In 1983, he became Chairman and Managing Director of Overseas Containers Australia Limited and was appointed to the board of the parent company in the UK.

At the beginning of 1987  P&O  Australia bought Overseas Containers Australia PTY Ltd, having already acquired the parent company in UK.

At various times he was either, Chairman or a Director on 14 Boards, President of the Sydney Chamber of Commerce, as well as having extensive public service commitments.

In the 1980s he formed a strong relationship with federal transport minister, Hon Peter Morris. He became a trusted advisor on shipping and maritime matters to the Government of Australia, earning the respect of both Labor and Liberal governments. He served on a number of government panels, such as the Waterfront Industry Reform Authority and the Overseas Liner Shipping Legislation Task  Force.

During this period he was also Deputy Chairman of the of the Federal Government’s Transport Industry Authority Council, a body reporting directly to the Minister  on matters pertaining to all forms of transport in Australia; Chairman of the governments National Consultative Group Task force on EDI in Trade and Transport; the British Government’s representative in Australia for the control of British shipping in the event of hostilities.

He retired in 1988 from P&O Containers and the Australian Japan Container Line in 1989

Following his retirement, he established a consultancy to provide strategic support to Federal and State Government bodies and industry in general.

He was Executive Director of the Australian Chamber of Shipping for much of the 1990s including the period of the 1998 waterfront dispute. He made significant contributions to the continuing development and reform of Australian shipping and the industry bodies associated with it.

Beyond shipping, there were other sides to John. Not far below the surface was a streak of irreverence, if not an element of larrikinism. He was known for his humour and great wit.

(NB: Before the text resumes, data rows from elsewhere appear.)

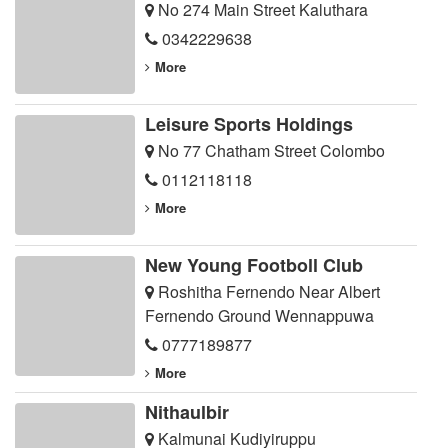
No 274 Main Street Kaluthara
0342229638
More
Leisure Sports Holdings
No 77 Chatham Street Colombo
0112118118
More
New Young Footboll Club
Roshitha Fernendo Near Albert
Fernendo Ground Wennappuwa
0777189877
More
Nithaulbir
Kalmunai Kudiyiruppu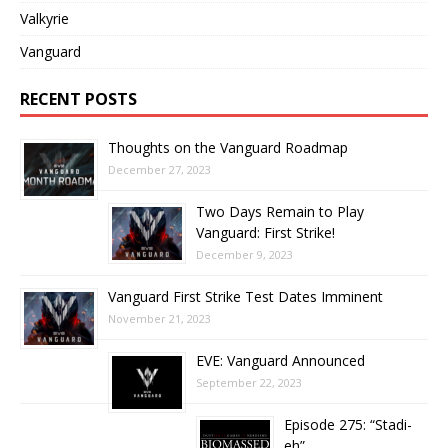
Valkyrie
Vanguard
RECENT POSTS
Thoughts on the Vanguard Roadmap
December 27, 2023
Two Days Remain to Play
Vanguard: First Strike!
December 9, 2023
Vanguard First Strike Test Dates Imminent
November 21, 2023
EVE: Vanguard Announced
September 22, 2023
Episode 275: “Stadi-
eh”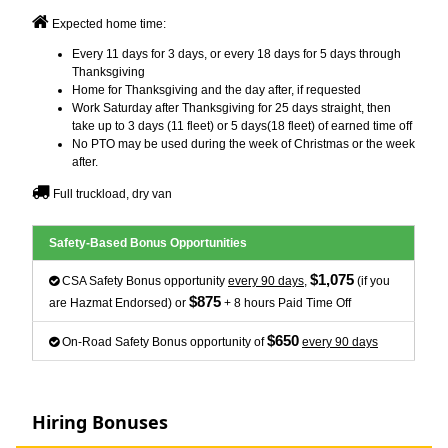
Expected home time:
Every 11 days for 3 days, or every 18 days for 5 days through
Thanksgiving
Home for Thanksgiving and the day after, if requested
Work Saturday after Thanksgiving for 25 days straight, then
take up to 3 days (11 fleet) or 5 days(18 fleet) of earned time off
No PTO may be used during the week of Christmas or the week
after.
Full truckload, dry van
Safety-Based Bonus Opportunities
$1,075
CSA Safety Bonus opportunity
every 90 days
,
(if you
$875
are Hazmat Endorsed) or
+ 8 hours Paid Time Off
$650
On-Road Safety Bonus opportunity of
every 90 days
Hiring Bonuses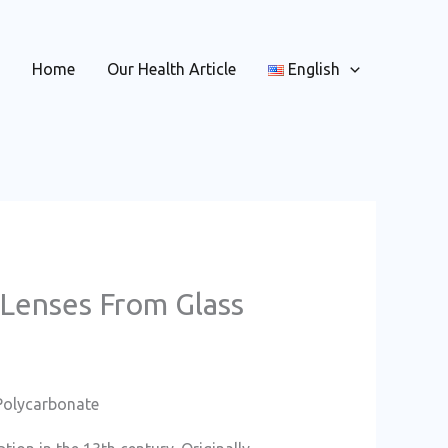
Home
Our Health Article
English
 Lenses From Glass
Polycarbonate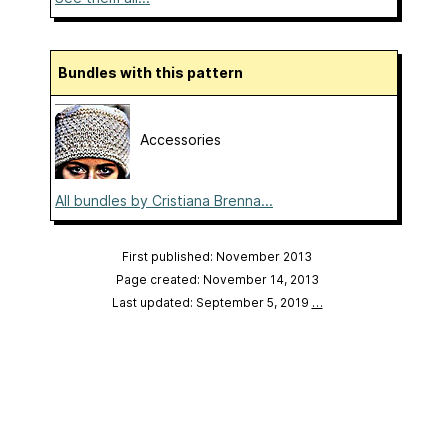
Bundles with this pattern
Accessories
All bundles by Cristiana Brenna...
First published: November 2013
Page created: November 14, 2013
Last updated: September 5, 2019
…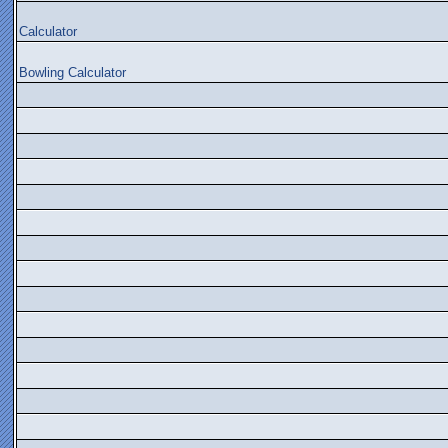
Calculator
Bowling Calculator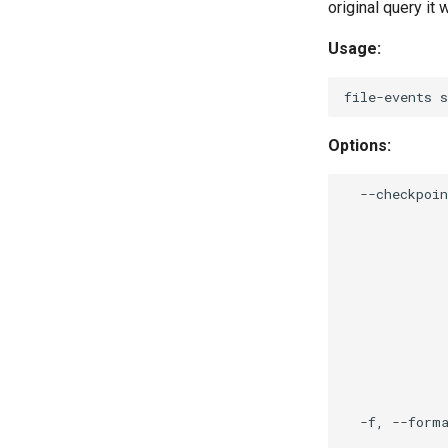
original query it 
Usage:
Options:
  --checkpoin
             
             
             
             
             
             
             
             
             
             
             
  -f, --forma
             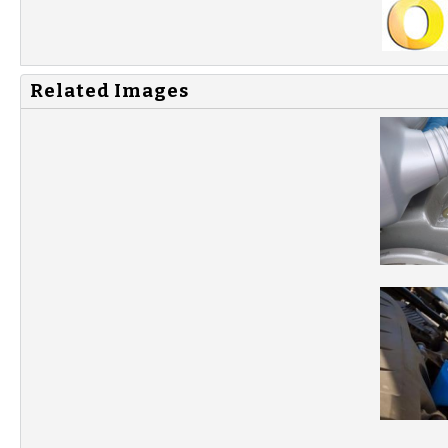
Related Images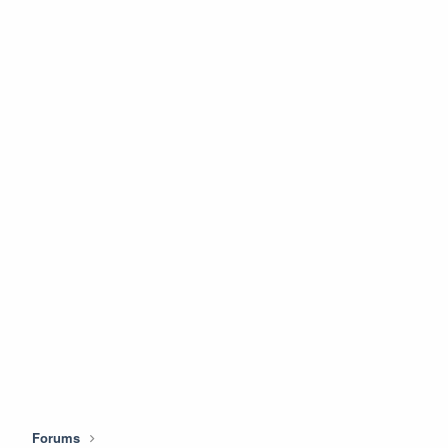
Forums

Working in London many years ago, John regularly travelled to work by train. His seat of choice was that of a regular commuter who displayed his annoyance by taking the adjacent seat and spreading the pages of The Times across John in the hope that John would become sufficiently uncomfortable to vacate the seat on the next journey. John, who was still smoking at the time, ‘accidentally’ set the gentleman’s paper on fire. He retained the seat for the remainder of his stay in London.

He was also a home renovator and a home builder with a great knowledge and appreciation of colonial architecture. He was a skilled handyman and keen woodworker, building a impressive workshop of both antique and hi-tech tools.

John was a prodigious reader, a follower of politics and current events and a lover of classical music.

John died on 7 May 2010 after a long illness. He is survived by his wife Tamara and his daughter Trudy by his first wife Heather and granddaughter Tess.